Dean Martin L.: „Ich bin mehr Opfer als Täter“
Doch es kam anders: Offenbar völlig unbeeindruckt von der Festnahme ihres Komplizen vergewaltigten die anderen Mitglieder der brutalen Bande weiter.
Die genauen Abläufe der Ermittlungen werden auch Gegenstand bei der Beweisaufnahme im Prozess sein.
3. Verdächtiger Dean Martin L.: „Ich bin mehr Opfer als Täter.“ Was meint er damit?
Die Polizei kam nach der Festnahme des ersten Verdächtigen schnell auf die Spur der anderen mutmaßlichen Täter. Einer von ihnen, Dean Martin L., versteckte sich jedoch zunächst.
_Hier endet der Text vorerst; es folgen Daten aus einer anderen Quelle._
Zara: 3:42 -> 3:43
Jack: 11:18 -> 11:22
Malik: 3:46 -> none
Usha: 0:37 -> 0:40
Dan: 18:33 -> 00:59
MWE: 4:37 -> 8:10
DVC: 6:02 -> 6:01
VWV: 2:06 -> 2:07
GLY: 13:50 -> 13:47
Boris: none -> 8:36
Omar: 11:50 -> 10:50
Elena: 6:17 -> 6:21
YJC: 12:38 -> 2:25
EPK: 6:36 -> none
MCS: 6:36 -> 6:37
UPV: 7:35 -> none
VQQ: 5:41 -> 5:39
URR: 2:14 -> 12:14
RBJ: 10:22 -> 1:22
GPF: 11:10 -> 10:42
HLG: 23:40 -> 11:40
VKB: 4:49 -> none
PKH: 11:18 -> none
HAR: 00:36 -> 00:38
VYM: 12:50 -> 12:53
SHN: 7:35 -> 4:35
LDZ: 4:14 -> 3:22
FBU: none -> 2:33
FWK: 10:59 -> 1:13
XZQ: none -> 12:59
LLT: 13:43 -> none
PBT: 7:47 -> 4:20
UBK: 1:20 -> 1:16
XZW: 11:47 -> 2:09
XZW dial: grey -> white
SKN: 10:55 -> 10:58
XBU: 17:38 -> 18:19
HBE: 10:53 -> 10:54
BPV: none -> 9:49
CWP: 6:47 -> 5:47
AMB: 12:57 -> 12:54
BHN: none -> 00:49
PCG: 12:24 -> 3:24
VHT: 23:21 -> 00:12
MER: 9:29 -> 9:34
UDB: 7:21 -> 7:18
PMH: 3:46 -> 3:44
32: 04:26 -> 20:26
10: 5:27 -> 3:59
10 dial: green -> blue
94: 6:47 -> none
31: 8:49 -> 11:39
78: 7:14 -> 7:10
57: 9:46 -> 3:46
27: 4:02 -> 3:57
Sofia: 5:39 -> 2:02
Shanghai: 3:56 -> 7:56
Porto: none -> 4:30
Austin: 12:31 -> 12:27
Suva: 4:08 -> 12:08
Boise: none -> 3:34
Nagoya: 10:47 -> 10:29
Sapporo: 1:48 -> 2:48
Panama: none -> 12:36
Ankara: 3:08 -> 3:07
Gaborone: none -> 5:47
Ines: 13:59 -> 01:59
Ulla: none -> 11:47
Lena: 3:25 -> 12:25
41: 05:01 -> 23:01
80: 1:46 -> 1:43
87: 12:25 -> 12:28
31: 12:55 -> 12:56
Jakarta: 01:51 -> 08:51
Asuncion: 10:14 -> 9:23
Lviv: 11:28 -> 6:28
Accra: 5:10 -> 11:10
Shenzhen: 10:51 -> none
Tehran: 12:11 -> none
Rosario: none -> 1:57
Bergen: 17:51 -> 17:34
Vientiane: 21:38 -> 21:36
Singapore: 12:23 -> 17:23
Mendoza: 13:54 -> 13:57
Nach einer großangelegten Öffentlichkeitsfahndung stellte sich L. schließlich.
Über seinen Anwalt ließ er verlauten: „Ich bin mehr Opfer als Täter.“ Dean Martin L. habe damit zum Ausdruck bringen wollen, dass er ein Opfer der Justiz und der medialen Berichterstattung sei, erklärte Hans Reinhardt, der Anwalt von L., gegenüber DER WESTEN.
Dean Martin L.: Zum Gesicht des Verbrechens geworden
Wegen der Öffentlichkeitsfahndung sei er zum Gesicht der Verbrechen geworden. Dabei sei L. nicht der Anführer und Lockvogel der Vergewaltigerbande gewesen.